··· AVAILABLE DATA

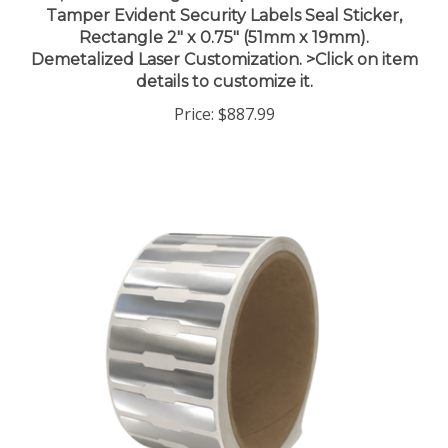
Rectangle 2" x 0.75" (51mm x 19mm).
Demetalized Laser Customization. >Click on item
details to customize it.
Price:
$887.99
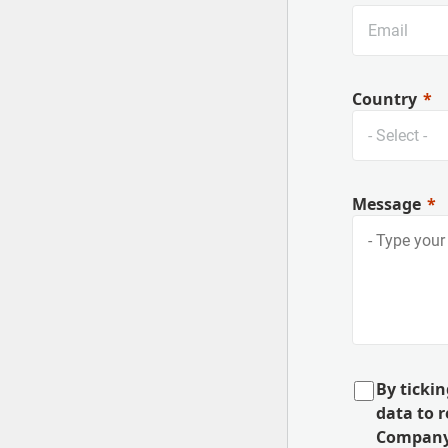
Country
Message
By tickin
data to 
Company,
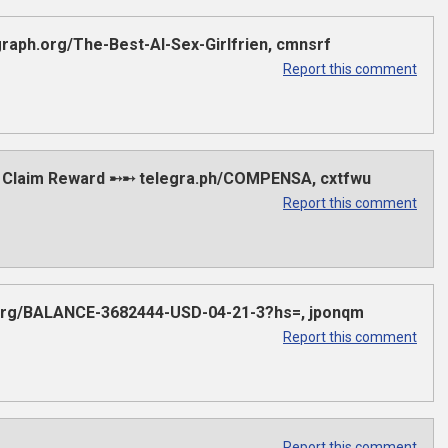
aph.org/The-Best-AI-Sex-Girlfrien, cmnsrf
Report this comment
 Claim Reward ➸➸ telegra.ph/COMPENSA, cxtfwu
Report this comment
.org/BALANCE-3682444-USD-04-21-3?hs=, jponqm
Report this comment
Report this comment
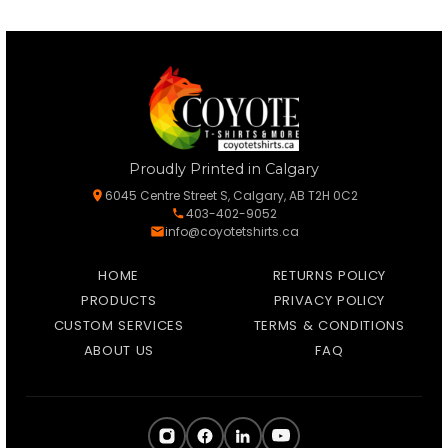
Proudly Printed in Calgary
6045 Centre Street S, Calgary, AB T2H 0C2
403-402-9052
info@coyotetshirts.ca
HOME
RETURNS POLICY
PRODUCTS
PRIVACY POLICY
CUSTOM SERVICES
TERMS & CONDITIONS
ABOUT US
FAQ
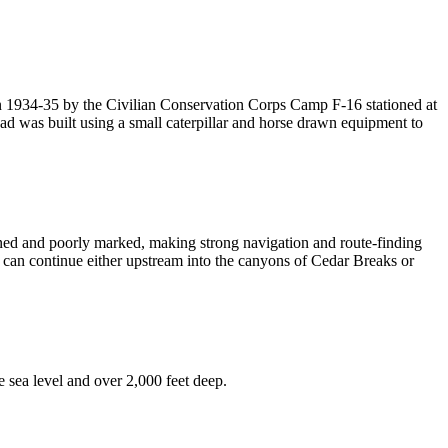
in 1934-35 by the Civilian Conservation Corps Camp F-16 stationed at
road was built using a small caterpillar and horse drawn equipment to
ed and poorly marked, making strong navigation and route-finding
s can continue either upstream into the canyons of Cedar Breaks or
 sea level and over 2,000 feet deep.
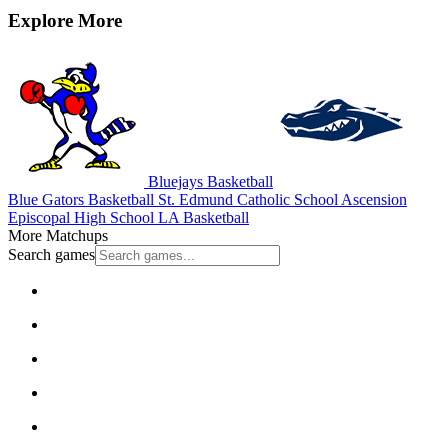
Explore More
Bluejays Basketball
Blue Gators Basketball
St. Edmund Catholic School
Ascension
Episcopal High School
LA Basketball
More Matchups
Search games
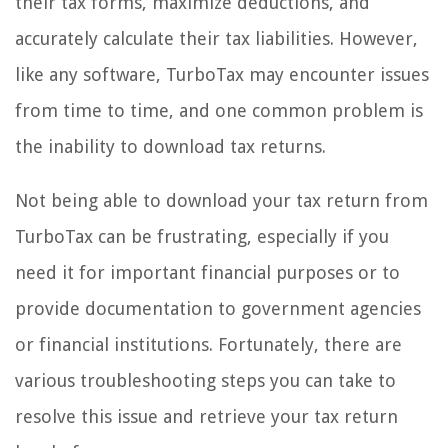
their tax forms, maximize deductions, and
accurately calculate their tax liabilities. However,
like any software, TurboTax may encounter issues
from time to time, and one common problem is
the inability to download tax returns.
Not being able to download your tax return from
TurboTax can be frustrating, especially if you
need it for important financial purposes or to
provide documentation to government agencies
or financial institutions. Fortunately, there are
various troubleshooting steps you can take to
resolve this issue and retrieve your tax return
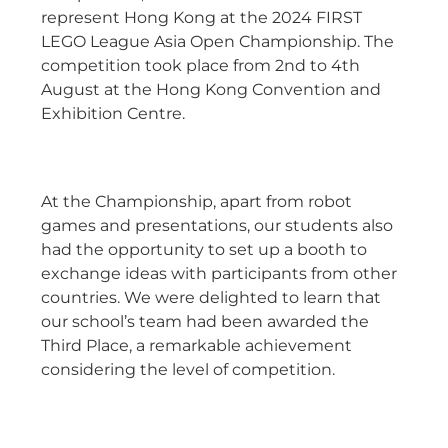
represent Hong Kong at the 2024 FIRST
LEGO League Asia Open Championship. The
competition took place from 2nd to 4th
August at the Hong Kong Convention and
Exhibition Centre.
At the Championship, apart from robot
games and presentations, our students also
had the opportunity to set up a booth to
exchange ideas with participants from other
countries. We were delighted to learn that
our school’s team had been awarded the
Third Place, a remarkable achievement
considering the level of competition.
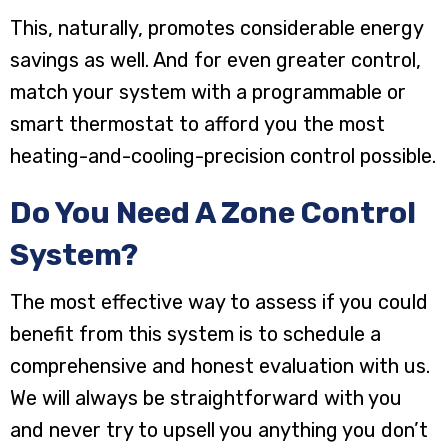
This, naturally, promotes considerable energy
savings as well. And for even greater control,
match your system with a programmable or
smart thermostat to afford you the most
heating-and-cooling-precision control possible.
Do You Need A Zone Control
System?
The most effective way to assess if you could
benefit from this system is to schedule a
comprehensive and honest evaluation with us.
We will always be straightforward with you
and never try to upsell you anything you don’t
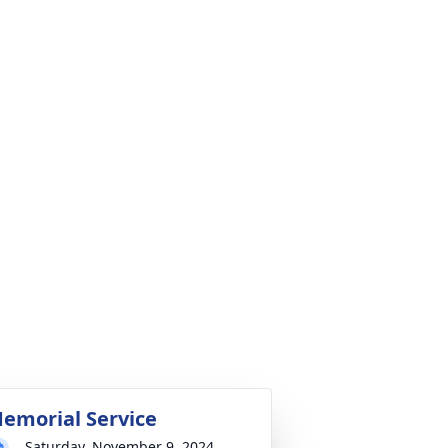
emorial Service
Saturday, November 9, 2024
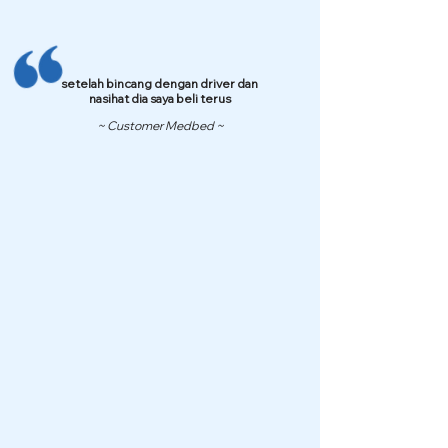
setelah bincang dengan driver dan
nasihat dia saya beli terus
~ Customer Medbed ~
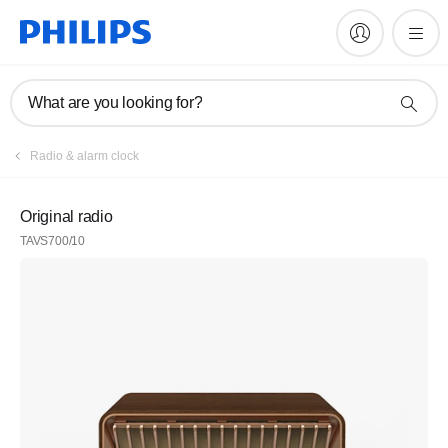
What are you looking for?
Radio & alarm clock
Original radio
TAVS700/10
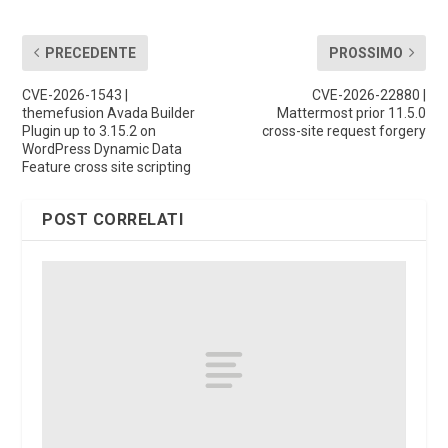
PRECEDENTE
PROSSIMO
CVE-2026-1543 |
CVE-2026-22880 |
themefusion Avada Builder
Mattermost prior 11.5.0
Plugin up to 3.15.2 on
cross-site request forgery
WordPress Dynamic Data
Feature cross site scripting
POST CORRELATI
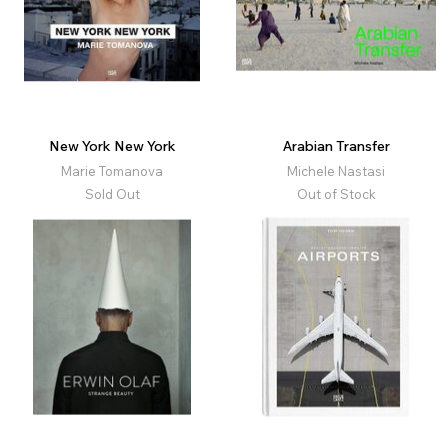
New York New York
Arabian Transfer
Marie Tomanova
Michele Nastasi
Sold Out
Out of Stock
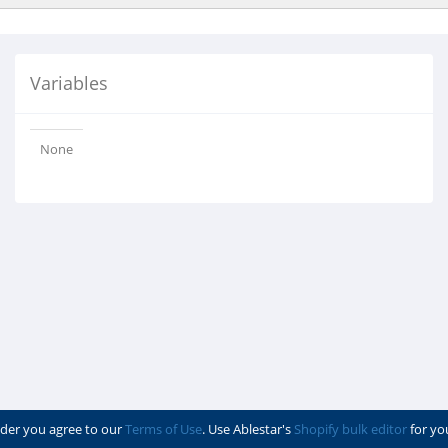
Variables
None
der you agree to our
Terms of Use
. Use Ablestar's
Shopify bulk editor
for yo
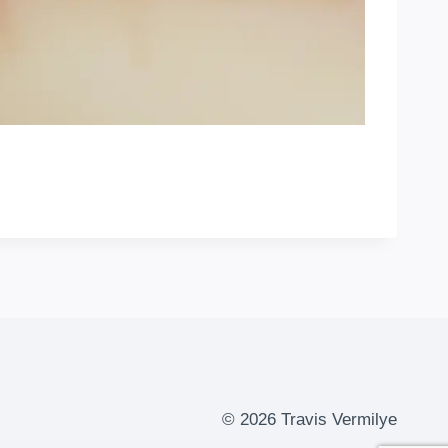
© 2026 Travis Vermilye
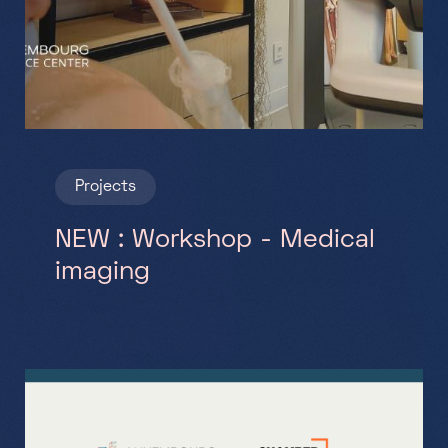
Projects
NEW : Workshop - Medical
imaging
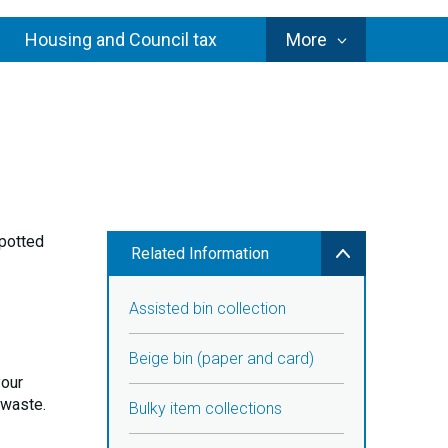
Council
Housing and Council tax
More
Services
 potted
Related Information
Assisted bin collection
Beige bin (paper and card)
your
 waste.
Bulky item collections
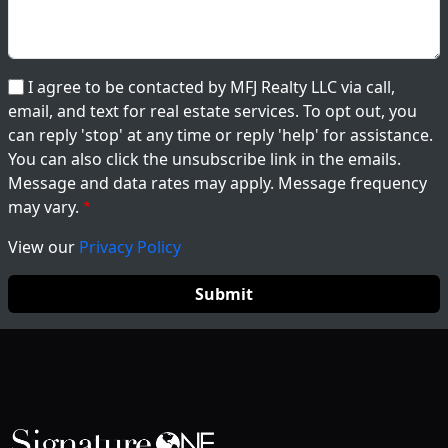
I agree to be contacted by MFJ Realty LLC via call,
email, and text for real estate services. To opt out, you
can reply 'stop' at any time or reply 'help' for assistance.
You can also click the unsubscribe link in the emails.
Message and data rates may apply. Message frequency
may vary.
View our
Privacy Policy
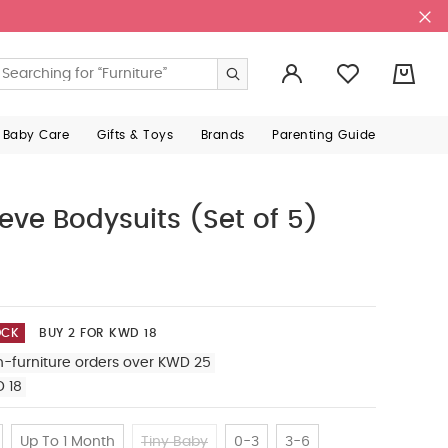
0
 Baby Care
Gifts & Toys
Brands
Parenting Guide
eeve Bodysuits (Set of 5)
OCK
BUY 2 FOR KWD 18
n-furniture orders over KWD 25
D 18
Up To 1 Month
Tiny Baby
0-3
3-6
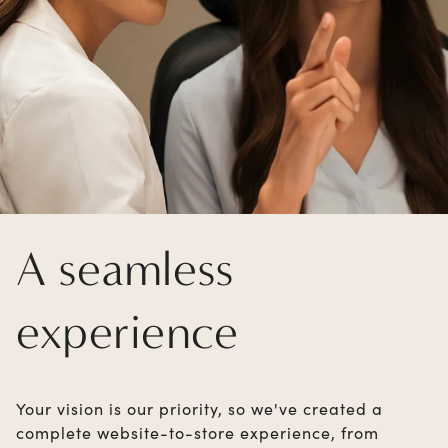
A seamless
experience
Your vision is our priority, so we've created a
complete website-to-store experience, from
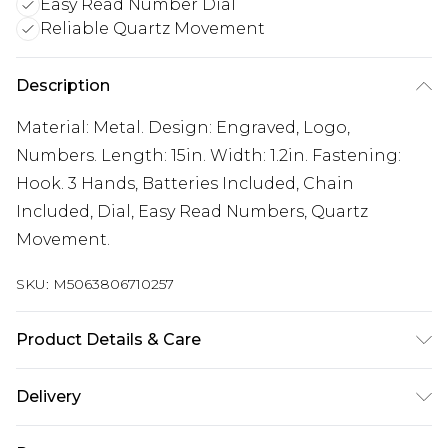
Easy Read Number Dial
Reliable Quartz Movement
Description
Material: Metal. Design: Engraved, Logo,
Numbers. Length: 15in. Width: 1.2in. Fastening:
Hook. 3 Hands, Batteries Included, Chain
Included, Dial, Easy Read Numbers, Quartz
Movement.
SKU:
M5063806710257
Product Details & Care
Material: Metal. Design: Engraved, Logo,
Delivery
Numbers. Length: 15in. Width: 1.2in. Fastening:
Free delivery on all orders over £60 (exc. Bulky Item
Hook. 3 Hands, Batteries Included, Chain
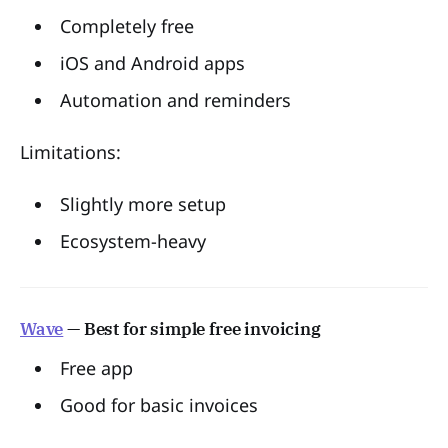
Completely free
iOS and Android apps
Automation and reminders
Limitations:
Slightly more setup
Ecosystem-heavy
Wave
— Best for simple free invoicing
Free app
Good for basic invoices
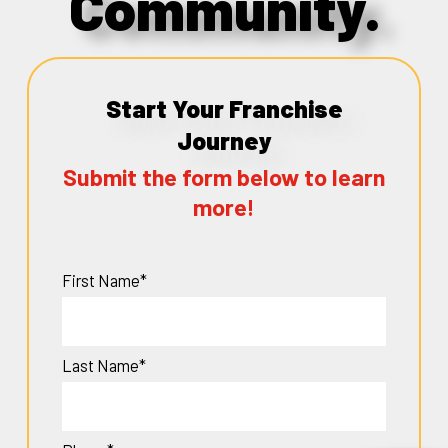
Community.
Start Your Franchise
Journey
Submit the form below to learn
more!
First Name*
Last Name*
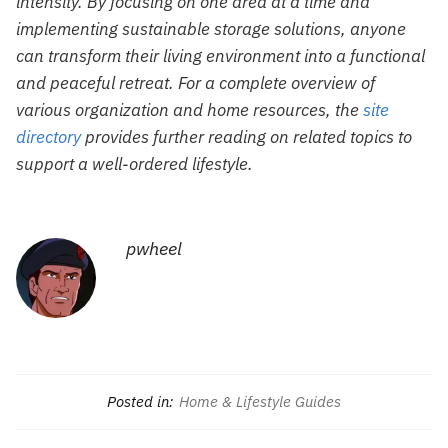
intensity. By focusing on one area at a time and
implementing sustainable storage solutions, anyone
can transform their living environment into a functional
and peaceful retreat. For a complete overview of
various organization and home resources, the
site
directory
provides further reading on related topics to
support a well-ordered lifestyle.
pwheel
Posted in:
Home & Lifestyle Guides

······

AIM OF THE EXERCISE: Write the lines above out again exactly, excluding every picture.

SOLUTION BELOW:
Rectangle 2" x 0.75" (51mm x 19mm).
Demetalized Laser Customization. >Click on item
details to customize it.
Price:
$887.99
Country
Message
By tickin
data to 
Company,
aph.org/The-Best-AI-Sex-Girlfrien, cmnsrf
Report this comment
 Claim Reward ➸➸ telegra.ph/COMPENSA, cxtfwu
Report this comment
.org/BALANCE-3682444-USD-04-21-3?hs=, jponqm
Report this comment
Report this comment
Proudly Printed in Calgary
6045 Centre Street S, Calgary, AB T2H 0C2
403-402-9052
info@coyotetshirts.ca
HOME
RETURNS POLICY
PRODUCTS
PRIVACY POLICY
CUSTOM SERVICES
TERMS & CONDITIONS
ABOUT US
FAQ
in 1934-35 by the Civilian Conservation Corps Camp F-16 stationed at
road was built using a small caterpillar and horse drawn equipment to
ed and poorly marked, making strong navigation and route-finding
s can continue either upstream into the canyons of Cedar Breaks or
 sea level and over 2,000 feet deep.
Explore More
Bluejays Basketball
Blue Gators Basketball
St. Edmund Catholic School
Ascension
Episcopal High School
LA Basketball
More Matchups
Search games
their tax forms, maximize deductions, and
accurately calculate their tax liabilities. However,
like any software, TurboTax may encounter issues
from time to time, and one common problem is
the inability to download tax returns.
Not being able to download your tax return from
TurboTax can be frustrating, especially if you
need it for important financial purposes or to
provide documentation to government agencies
or financial institutions. Fortunately, there are
various troubleshooting steps you can take to
resolve this issue and retrieve your tax return
represent Hong Kong at the 2024 FIRST
LEGO League Asia Open Championship. The
competition took place from 2nd to 4th
August at the Hong Kong Convention and
Exhibition Centre.
At the Championship, apart from robot
games and presentations, our students also
had the opportunity to set up a booth to
exchange ideas with participants from other
countries. We were delighted to learn that
our school’s team had been awarded the
Third Place, a remarkable achievement
considering the level of competition.
This, naturally, promotes considerable energy
savings as well. And for even greater control,
match your system with a programmable or
smart thermostat to afford you the most
heating-and-cooling-precision control possible.
Do You Need A Zone Control
System?
The most effective way to assess if you could
benefit from this system is to schedule a
comprehensive and honest evaluation with us.
We will always be straightforward with you
and never try to upsell you anything you don’t
emorial Service
Saturday, November 9, 2024
setelah bincang dengan driver dan
nasihat dia saya beli terus
~ Customer Medbed ~
What are you looking for?
Radio & alarm clock
Original radio
TAVS700/10
PRECEDENTE
PROSSIMO
CVE-2026-1543 |
CVE-2026-22880 |
themefusion Avada Builder
Mattermost prior 11.5.0
Plugin up to 3.15.2 on
cross-site request forgery
WordPress Dynamic Data
Feature cross site scripting
POST CORRELATI
New York New York
Arabian Transfer
Marie Tomanova
Michele Nastasi
Sold Out
Out of Stock
Variables
None
der you agree to our
Terms of Use
. Use Ablestar's
Shopify bulk editor
for yo
© 2026 Travis Vermilye
Projects
NEW : Workshop - Medical
imaging
Council
Housing and Council tax
More
Services
 potted
Related Information
Assisted bin collection
Beige bin (paper and card)
your
 waste.
Bulky item collections
I agree to be contacted by MFJ Realty LLC via call,
email, and text for real estate services. To opt out, you
can reply 'stop' at any time or reply 'help' for assistance.
You can also click the unsubscribe link in the emails.
Message and data rates may apply. Message frequency
may vary.
View our
Privacy Policy
0
 Baby Care
Gifts & Toys
Brands
Parenting Guide
eeve Bodysuits (Set of 5)
OCK
BUY 2 FOR KWD 18
n-furniture orders over KWD 25
D 18
Up To 1 Month
Tiny Baby
0-3
3-6
A seamless
experience
Your vision is our priority, so we've created a
complete website-to-store experience, from
Easy Read Number Dial
Reliable Quartz Movement
Description
Material: Metal. Design: Engraved, Logo,
Numbers. Length: 15in. Width: 1.2in. Fastening:
Hook. 3 Hands, Batteries Included, Chain
Included, Dial, Easy Read Numbers, Quartz
Movement.
SKU:
M5063806710257
Product Details & Care
Material: Metal. Design: Engraved, Logo,
Delivery
Numbers. Length: 15in. Width: 1.2in. Fastening:
Free delivery on all orders over £60 (exc. Bulky Item
Hook. 3 Hands, Batteries Included, Chain
Completely free
iOS and Android apps
Automation and reminders
Limitations:
Slightly more setup
Ecosystem-heavy
Wave
— Best for simple free invoicing
Free app
Good for basic invoices
Community.
Start Your Franchise
Journey
Submit the form below to learn
more!
First Name*
Last Name*
intensity. By focusing on one area at a time and
implementing sustainable storage solutions, anyone
can transform their living environment into a functional
and peaceful retreat. For a complete overview of
various organization and home resources, the
site
directory
provides further reading on related topics to
support a well-ordered lifestyle.
pwheel
Posted in:
Home & Lifestyle Guides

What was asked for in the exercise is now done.